- Born: Derrick Somerset Macnutt 29 March 1902 Eastbourne, East Sussex, England
- Died: 29 June 1971 (aged 69) Five Oaks, West Sussex, England
- Education: Marlborough College
- Occupations: School master, crossword compiler
- Spouse: Mary Long ​(m. 1936)​
- Children: 3

= Derrick Somerset Macnutt =

British crossword compiler (1902–1971)

Derrick Somerset Macnutt (29 March 1902 – 29 June 1971) was a British crossword compiler who provided crosswords for The Observer newspaper under the pseudonym Ximenes. His main oeuvre was blocked-grid and "specialty" puzzles. Even though he only provided conventional blocked puzzles once a week for the Observer Everyman series for about two years, his strong views on clueing, expressed in his 1966 book, have been a source of debate in the cryptic crossword world ever since.

==Background==
Macnutt was born at Eastbourne in Sussex and was educated at Marlborough College before achieving a Double First in classics at Jesus College, Cambridge.

== Career ==
Between 1928 and 1963, Macnutt held the position of Head of Classics at Christ's Hospital near Horsham, West Sussex, as well as being a housemaster. The historian Norman Longmate wrote that he was the "James Boyer of his day, a notable teacher of the classics, respected, even liked, by his older pupils, dreaded by the younger boys, a bully and a brute". At the school he was widely known for the pleasure he obtained from caning the boys in his charge.

In 1939, he took over the position of crossword compiler for The Observer on the death of Edward Powys Mathers, who had written under the name of "Torquemada". Macnutt selected the name Ximenes after Francisco Jiménez de Cisneros, one of Torquemada's successors as Grand Inquisitor of the Spanish Inquisition. He pronounced 'Ximenes' in an Anglicised fashion, /'zɪməniːz/.

His crossword style was initially in imitation of Torquemada, but was soon influenced by the inventive puzzles of Alistair Ferguson Ritchie who wrote as Afrit in The Listener.

From 1943, he was also a contributor to The Listener, writing crosswords under the pseudonym Tesremos – his middle name spelled backwards.

== Personal life and death==
In 1936, Macnutt married Mary Long; they had three children and lived at Five Oaks, near Billingshurst, West Sussex.

Macnutt died from a heart attack at his home on 29 June 1971, aged 69. Puzzle 1200, his final crossword to be published, appeared in 1972. In line with his wishes, he was succeeded by Jonathan Crowther, who writes under the name Azed.

== Influence ==

As Ximenes, Macnutt's puzzles gained an enthusiastic following. His many fans organised dinners on the occasion of his puzzles number 100, 250, 500, 750 and 1000, with the 1968 dinner hosting nearly 400 solvers. His followers, known as Ximeneans, often sported a specially designed black tie covered in small white crosses.
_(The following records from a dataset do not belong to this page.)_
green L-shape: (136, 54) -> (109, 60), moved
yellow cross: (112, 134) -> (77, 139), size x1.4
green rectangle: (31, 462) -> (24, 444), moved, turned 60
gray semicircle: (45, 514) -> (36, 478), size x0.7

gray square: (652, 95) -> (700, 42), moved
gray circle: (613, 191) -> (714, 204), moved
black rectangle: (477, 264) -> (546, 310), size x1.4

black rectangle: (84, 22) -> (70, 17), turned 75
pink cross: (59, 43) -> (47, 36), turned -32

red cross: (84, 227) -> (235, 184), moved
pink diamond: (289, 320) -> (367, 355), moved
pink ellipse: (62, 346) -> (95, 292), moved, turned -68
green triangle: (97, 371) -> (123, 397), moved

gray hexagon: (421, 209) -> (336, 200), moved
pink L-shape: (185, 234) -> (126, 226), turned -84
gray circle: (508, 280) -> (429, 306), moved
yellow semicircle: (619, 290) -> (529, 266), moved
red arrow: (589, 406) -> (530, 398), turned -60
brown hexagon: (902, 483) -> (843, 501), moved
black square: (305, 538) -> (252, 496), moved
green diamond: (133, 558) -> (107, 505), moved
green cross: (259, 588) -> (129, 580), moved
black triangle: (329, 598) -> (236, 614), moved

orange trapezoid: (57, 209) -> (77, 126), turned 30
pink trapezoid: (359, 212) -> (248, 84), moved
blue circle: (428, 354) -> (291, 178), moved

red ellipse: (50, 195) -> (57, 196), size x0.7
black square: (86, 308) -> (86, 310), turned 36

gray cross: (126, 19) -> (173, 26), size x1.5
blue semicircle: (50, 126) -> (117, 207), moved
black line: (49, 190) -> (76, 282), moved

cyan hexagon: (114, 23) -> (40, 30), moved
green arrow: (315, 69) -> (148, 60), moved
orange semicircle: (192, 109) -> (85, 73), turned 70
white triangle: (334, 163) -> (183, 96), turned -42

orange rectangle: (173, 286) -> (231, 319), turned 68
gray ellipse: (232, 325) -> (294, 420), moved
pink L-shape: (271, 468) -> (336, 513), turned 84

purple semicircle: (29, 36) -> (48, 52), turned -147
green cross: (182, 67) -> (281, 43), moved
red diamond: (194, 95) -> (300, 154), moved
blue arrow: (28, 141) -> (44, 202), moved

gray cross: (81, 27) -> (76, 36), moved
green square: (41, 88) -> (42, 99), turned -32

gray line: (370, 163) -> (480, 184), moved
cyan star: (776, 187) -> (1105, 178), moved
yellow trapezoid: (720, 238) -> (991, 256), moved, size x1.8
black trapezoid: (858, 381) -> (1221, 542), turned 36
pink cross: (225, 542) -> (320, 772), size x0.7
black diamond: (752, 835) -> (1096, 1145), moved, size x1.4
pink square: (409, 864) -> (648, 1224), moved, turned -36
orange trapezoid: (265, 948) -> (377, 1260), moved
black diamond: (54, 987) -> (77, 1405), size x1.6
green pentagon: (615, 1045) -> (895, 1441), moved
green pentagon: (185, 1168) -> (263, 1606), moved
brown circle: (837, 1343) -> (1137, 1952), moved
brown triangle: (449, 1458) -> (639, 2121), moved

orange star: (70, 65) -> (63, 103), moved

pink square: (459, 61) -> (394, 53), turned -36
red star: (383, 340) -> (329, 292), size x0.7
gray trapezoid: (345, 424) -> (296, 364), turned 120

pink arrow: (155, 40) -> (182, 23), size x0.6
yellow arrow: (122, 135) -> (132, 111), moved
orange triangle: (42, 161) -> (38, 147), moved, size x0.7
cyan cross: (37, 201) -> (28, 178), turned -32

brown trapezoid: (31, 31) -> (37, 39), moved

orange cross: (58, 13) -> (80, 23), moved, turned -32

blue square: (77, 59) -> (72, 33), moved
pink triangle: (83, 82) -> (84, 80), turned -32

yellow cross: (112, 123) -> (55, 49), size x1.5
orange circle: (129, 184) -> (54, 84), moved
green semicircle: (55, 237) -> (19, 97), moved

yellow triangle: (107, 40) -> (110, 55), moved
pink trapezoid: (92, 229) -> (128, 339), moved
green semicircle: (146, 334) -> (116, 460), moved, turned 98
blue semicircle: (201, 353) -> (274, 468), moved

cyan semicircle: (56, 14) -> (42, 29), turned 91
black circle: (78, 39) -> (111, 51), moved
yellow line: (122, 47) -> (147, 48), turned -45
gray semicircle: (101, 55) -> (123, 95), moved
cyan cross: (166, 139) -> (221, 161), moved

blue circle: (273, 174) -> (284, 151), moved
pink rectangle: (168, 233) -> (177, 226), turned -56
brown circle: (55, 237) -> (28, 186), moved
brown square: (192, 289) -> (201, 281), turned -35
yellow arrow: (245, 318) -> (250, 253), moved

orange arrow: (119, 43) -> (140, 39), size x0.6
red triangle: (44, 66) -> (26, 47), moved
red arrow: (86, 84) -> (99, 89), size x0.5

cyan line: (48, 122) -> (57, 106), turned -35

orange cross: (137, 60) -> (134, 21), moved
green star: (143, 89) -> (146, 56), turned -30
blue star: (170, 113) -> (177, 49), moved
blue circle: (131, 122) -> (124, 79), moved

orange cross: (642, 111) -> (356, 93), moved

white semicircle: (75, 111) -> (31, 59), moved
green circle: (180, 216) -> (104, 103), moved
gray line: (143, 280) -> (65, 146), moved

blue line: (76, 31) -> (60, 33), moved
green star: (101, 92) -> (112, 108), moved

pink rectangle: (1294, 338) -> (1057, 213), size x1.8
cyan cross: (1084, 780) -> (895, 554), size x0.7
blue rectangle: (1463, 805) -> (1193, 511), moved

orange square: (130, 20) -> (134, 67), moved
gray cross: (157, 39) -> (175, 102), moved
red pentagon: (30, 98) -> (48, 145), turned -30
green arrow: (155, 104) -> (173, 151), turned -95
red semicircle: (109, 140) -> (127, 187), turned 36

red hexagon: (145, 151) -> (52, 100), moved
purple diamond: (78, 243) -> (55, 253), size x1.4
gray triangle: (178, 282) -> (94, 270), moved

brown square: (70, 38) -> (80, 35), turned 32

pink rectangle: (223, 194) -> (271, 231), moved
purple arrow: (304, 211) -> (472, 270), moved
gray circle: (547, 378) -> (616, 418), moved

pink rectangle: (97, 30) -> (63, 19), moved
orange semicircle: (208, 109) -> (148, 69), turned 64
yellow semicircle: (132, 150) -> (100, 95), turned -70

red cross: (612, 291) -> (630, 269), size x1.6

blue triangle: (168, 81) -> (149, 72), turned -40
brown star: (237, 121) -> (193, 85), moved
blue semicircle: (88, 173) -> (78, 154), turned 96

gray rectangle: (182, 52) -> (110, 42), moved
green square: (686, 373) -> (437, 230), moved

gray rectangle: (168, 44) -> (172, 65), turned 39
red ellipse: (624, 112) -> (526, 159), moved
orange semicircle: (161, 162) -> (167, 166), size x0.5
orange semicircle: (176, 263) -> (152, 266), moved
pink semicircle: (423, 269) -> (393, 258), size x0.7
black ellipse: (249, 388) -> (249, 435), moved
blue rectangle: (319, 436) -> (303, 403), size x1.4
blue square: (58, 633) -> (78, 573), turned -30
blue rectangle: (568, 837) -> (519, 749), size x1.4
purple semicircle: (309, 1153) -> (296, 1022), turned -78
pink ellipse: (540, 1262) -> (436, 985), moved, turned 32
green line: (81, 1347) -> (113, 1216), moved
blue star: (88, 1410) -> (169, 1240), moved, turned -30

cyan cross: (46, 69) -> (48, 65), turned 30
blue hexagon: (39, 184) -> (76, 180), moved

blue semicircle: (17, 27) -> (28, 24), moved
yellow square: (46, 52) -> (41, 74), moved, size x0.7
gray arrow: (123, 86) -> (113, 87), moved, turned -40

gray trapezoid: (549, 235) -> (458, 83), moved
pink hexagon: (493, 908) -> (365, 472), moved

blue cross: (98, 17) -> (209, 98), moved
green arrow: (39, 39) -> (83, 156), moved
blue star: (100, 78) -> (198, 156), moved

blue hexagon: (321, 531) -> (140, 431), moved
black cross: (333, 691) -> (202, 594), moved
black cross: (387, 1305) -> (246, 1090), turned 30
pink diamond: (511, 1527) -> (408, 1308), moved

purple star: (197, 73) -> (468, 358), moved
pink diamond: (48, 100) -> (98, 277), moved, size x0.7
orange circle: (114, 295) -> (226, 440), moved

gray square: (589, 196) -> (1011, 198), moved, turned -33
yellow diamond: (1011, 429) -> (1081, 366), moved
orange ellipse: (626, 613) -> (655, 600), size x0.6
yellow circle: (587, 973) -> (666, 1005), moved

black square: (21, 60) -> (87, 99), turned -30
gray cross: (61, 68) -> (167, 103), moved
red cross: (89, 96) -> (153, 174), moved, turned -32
Well-known Ximeneans include Stephen Sondheim, P. G. Wodehouse, and Leonard Bernstein. Colin Dexter, author of the Inspector Morse books, named his most famous characters after two prize-winning Ximeneans, Sir Jeremy Morse and Mrs D. W. Lewis, and he named Morse's old Inspector Macnutt. In Rex Stout's Might as Well Be Dead (1956), detective Nero Wolfe is said to be working on a puzzle by Ximenes.

In his 1966 book, Ximenes on the Art of the Crossword (reissued 2001), he laid down rules that he claimed should be present in all good crosswords. These are now known as the "Ximenean principles". They include using a symmetric grid, and the specification of maximum and minimum numbers of "unches" (unchecked letters i.e. ones that only appear in one word in the grid) for a given length of answer. More importantly, he insisted that all clues must be scrupulously fair via rules that were summed up by his successor, Azed, as:

A good cryptic clue contains three elements:
1. a precise definition
2. a fair subsidiary indication
3. nothing else

He made a number of innovations in crossword setting such as the special clue/puzzle types 'Misprints' and 'Right and Left'.